Very confused with 2d arrays

Just wondering if anyone can tell me where i am going wrong with this.

I have a 2D array on host side

cuFloatComplex** hostprops = NULL;

		

	hostprops = (cuFloatComplex**)malloc(sizeof(cuFloatComplex*) * nky);

	

	for(int i = 0; i < nky; i++)

	{

         hostprops[i] = (cuFloatComplex*)malloc(nkx * sizeof(cuFloatComplex) );

         memset(hostprops[i] , 0 , nkx * sizeof(cuFloatComplex));

	}

And hopefully a 2d array on device side

cudaMallocPitch((void**)&props,&pitch ,nkx * sizeof(cuFloatComplex),nky);

And I want to access individual elements of the 2d array with each thread. I am just not sure how to go about this, never used pitch before.

I used to just do something like this

int xIndex = threadIdx.x + blockIdx.x * blockDim.x;

	int yIndex = threadIdx.y + blockIdx.y * blockDim.y;

        int Index = yIndex * width + xIndex

Also i am unsure if this is the right way to copy things back.

cudaMemcpy2D(hostprops,pitch,props,pitch,nkx,nky,cudaMemcpyDeviceToHost);

If anyone could give me some advice on this that would be awesome

Your device side code is pretty much how it should be done, but your host side code isn’t.
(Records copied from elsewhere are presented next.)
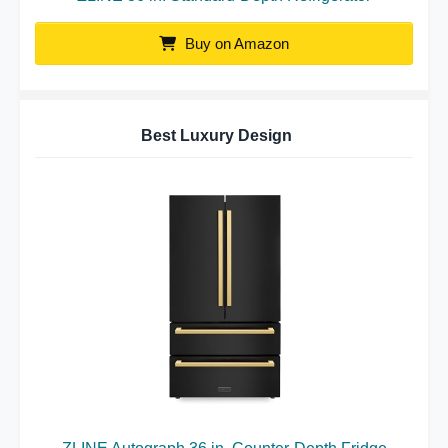
Buy on Amazon
Best Luxury Design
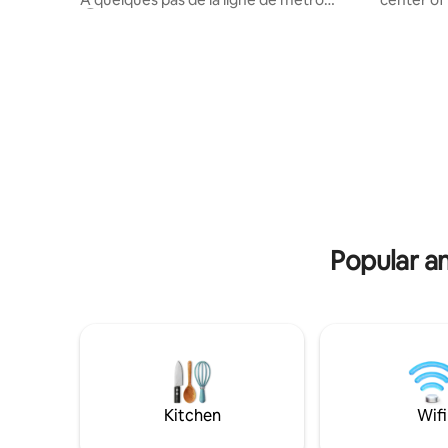
Ⓜ️14, et du RER B, il offre un accès facile
Feng Shui
et rapide à la capitale. Spacieux et
bedding, 
lumineux, il comprend trois chambres,
with comf
un grand espace vie, deux terrasses et
kitchen. L
une place de parking privée 🅿️. Parfait
private r
pour les familles ou les groupes, ce
minute wa
logement vous permettra de profiter
Line7 & Maison Blanche Line 14.
pleinement de votre séjour avec toutes
connecting
les commodités nécessaires à proximité.
minutes).
Notre Da
Popular am
Kitchen
Wifi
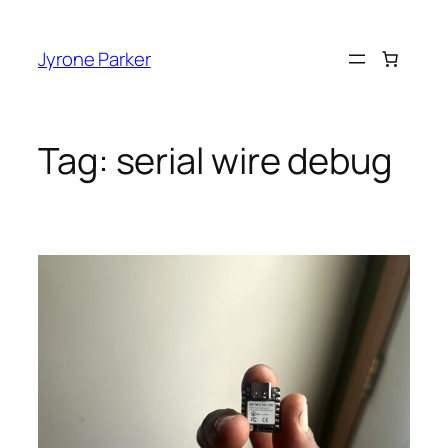
Skip
to
Jyrone Parker
content
Tag:
serial wire debug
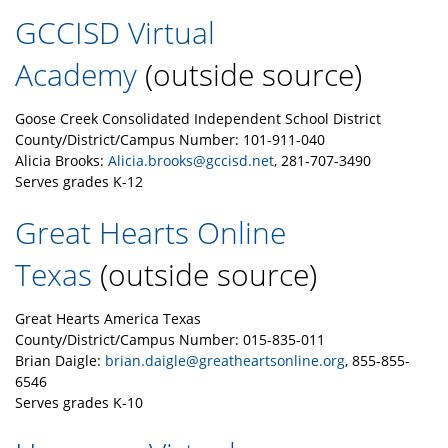
GCCISD Virtual
Academy
(outside source)
Goose Creek Consolidated Independent School District
County/District/Campus Number: 101-911-040
Alicia Brooks:
Alicia.brooks@gccisd.net
, 281-707-3490
Serves grades K-12
Great Hearts Online
Texas
(outside source)
Great Hearts America Texas
County/District/Campus Number: 015-835-011
Brian Daigle:
brian.daigle@greatheartsonline.org
, 855-855-
6546
Serves grades K-10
You need to use a linear memory allocation for the host side array, rather than using an array of pointers, then copy with cudaMemcpy. There is no automatic “deep copying” or “flattening” of arrays of host pointers in the CUDA API. cudaMemcpy2D is for copying into a special type of opaque 2D memory allocation for textures. It can’t be used for anything else.

So for my host side array should just use?
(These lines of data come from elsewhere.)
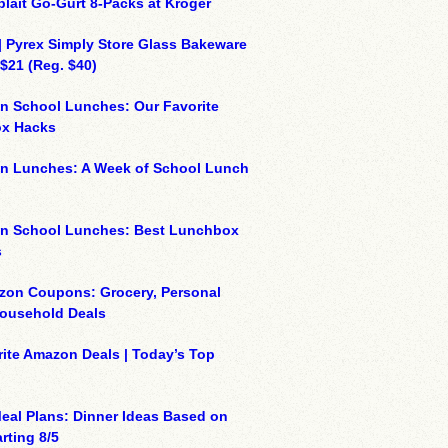
plait Go-Gurt 8-Packs at Kroger
| Pyrex Simply Store Glass Bakeware
 $21 (Reg. $40)
n School Lunches: Our Favorite
x Hacks
on Lunches: A Week of School Lunch
on School Lunches: Best Lunchbox
s
zon Coupons: Grocery, Personal
Household Deals
ite Amazon Deals | Today’s Top
eal Plans: Dinner Ideas Based on
rting 8/5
hostprops = (cuFloatComplex*)malloc(nkx*nky*sizeof(cuFloatComplex));

And then copy this back using cudaMemcpy not the 2d one?
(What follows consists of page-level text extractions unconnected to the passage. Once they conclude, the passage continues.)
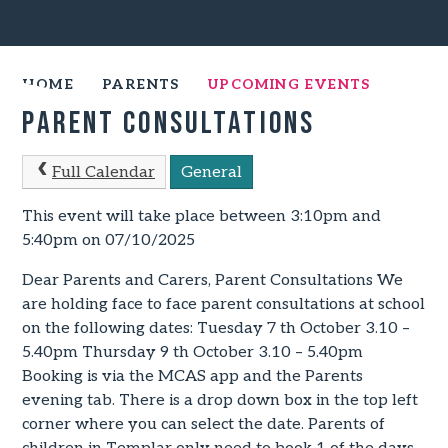
HOME
PARENTS
UPCOMING EVENTS
Parent Consultations
Full Calendar
General
This event will take place between 3:10pm and
5:40pm on 07/10/2025
Dear Parents and Carers, Parent Consultations We
are holding face to face parent consultations at school
on the following dates: Tuesday 7 th October 3.10 –
5.40pm Thursday 9 th October 3.10 – 5.40pm
Booking is via the MCAS app and the Parents
evening tab. There is a drop down box in the top left
corner where you can select the date. Parents of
Sorry I’m pretty new to this and in a little over my head at the moment.

Yes something like that. All you need to do is decide is whether to use column or row majoring ordering in the array, and then make sure that both the host and device code follow the same indexing convection and use the same pitch (if you decide to use padding) and you should be in business.

Managed to remove errors on copying memory back by changing to

cudaMemcpy2D(hostprops,nkx*sizeof(cuFloatComplex),props,pitch,pitch,nky,cudaMemcpyDeviceToHost);

Unfortunately all of the elements still seem to be zero so my kernel probably isn’t working.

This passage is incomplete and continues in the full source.